## Exercise goal
Transcribe exactly the line containing "l’intérieur durant l’hiver" and every line after it, through the end of the records below.

=== Supplied data ===

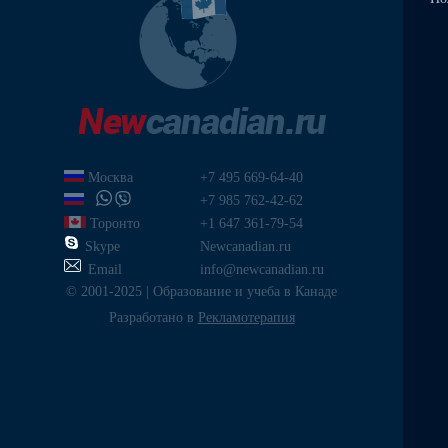
Москва
+7 495 669-64-40
+7 985 762-42-62
Торонто
+1 647 361-79-54
Skype
Newcanadian.ru
Email
info@newcanadian.ru
© 2001-2025 | Образование и учеба в Канаде
Разработано в
Рекламотерапия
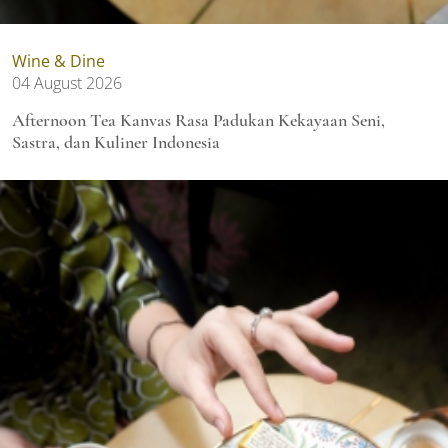
Wine & Dine
04 August 2026
Afternoon Tea Kanvas Rasa Padukan Kekayaan Seni,
Sastra, dan Kuliner Indonesia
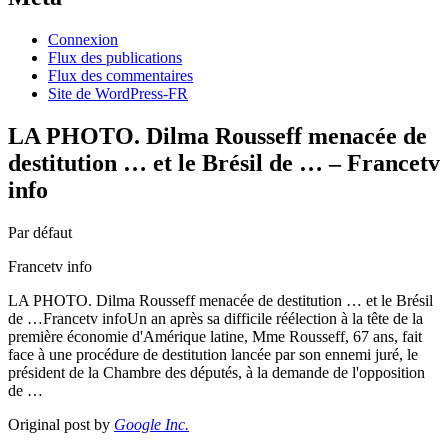
Connexion
Flux des publications
Flux des commentaires
Site de WordPress-FR
LA PHOTO. Dilma Rousseff menacée de
destitution … et le Brésil de … – Francetv
info
Par défaut
Francetv info
LA PHOTO. Dilma Rousseff menacée de destitution … et le Brésil
de …Francetv infoUn an après sa difficile réélection à la tête de la
première économie d'Amérique latine, Mme Rousseff, 67 ans, fait
face à une procédure de destitution lancée par son ennemi juré, le
président de la Chambre des députés, à la demande de l'opposition
de …
Original post by
Google Inc.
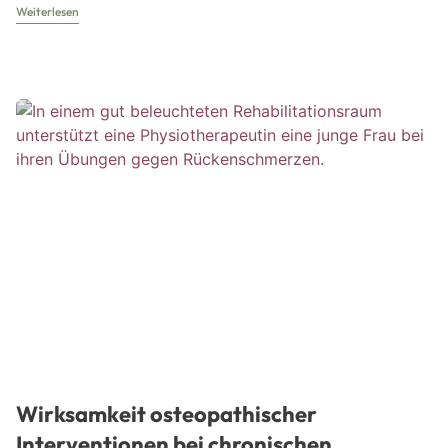
Weiterlesen
Wirksamkeit osteopathischer
Interventionen bei chronischen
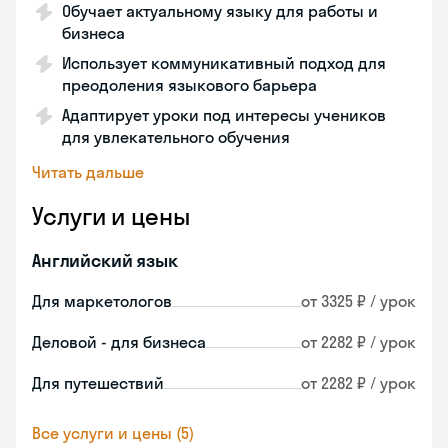
Обучает актуальному языку для работы и
бизнеса
Использует коммуникативный подход для
преодоления языкового барьера
Адаптирует уроки под интересы учеников
для увлекательного обучения
Читать дальше
Услуги и цены
Английский язык
Для маркетологов
от 3325 ₽ / урок
Деловой - для бизнеса
от 2282 ₽ / урок
Для путешествий
от 2282 ₽ / урок
Все услуги и цены (5)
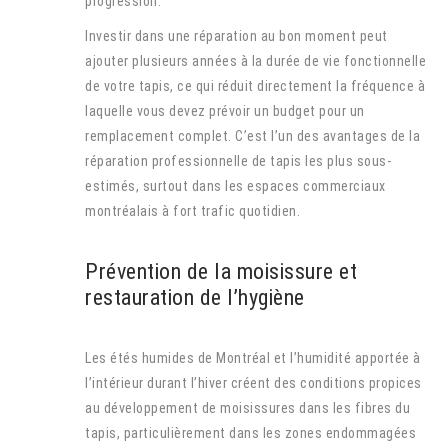
progression.
Investir dans une réparation au bon moment peut
ajouter plusieurs années à la durée de vie fonctionnelle
de votre tapis, ce qui réduit directement la fréquence à
laquelle vous devez prévoir un budget pour un
remplacement complet. C’est l’un des avantages de la
réparation professionnelle de tapis les plus sous-
estimés, surtout dans les espaces commerciaux
montréalais à fort trafic quotidien.
Prévention de la moisissure et
restauration de l’hygiène
Les étés humides de Montréal et l’humidité apportée à
l’intérieur durant l’hiver créent des conditions propices
au développement de moisissures dans les fibres du
tapis, particulièrement dans les zones endommagées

===

## Result below
l’intérieur durant l’hiver créent des conditions propices
au développement de moisissures dans les fibres du
tapis, particulièrement dans les zones endommagées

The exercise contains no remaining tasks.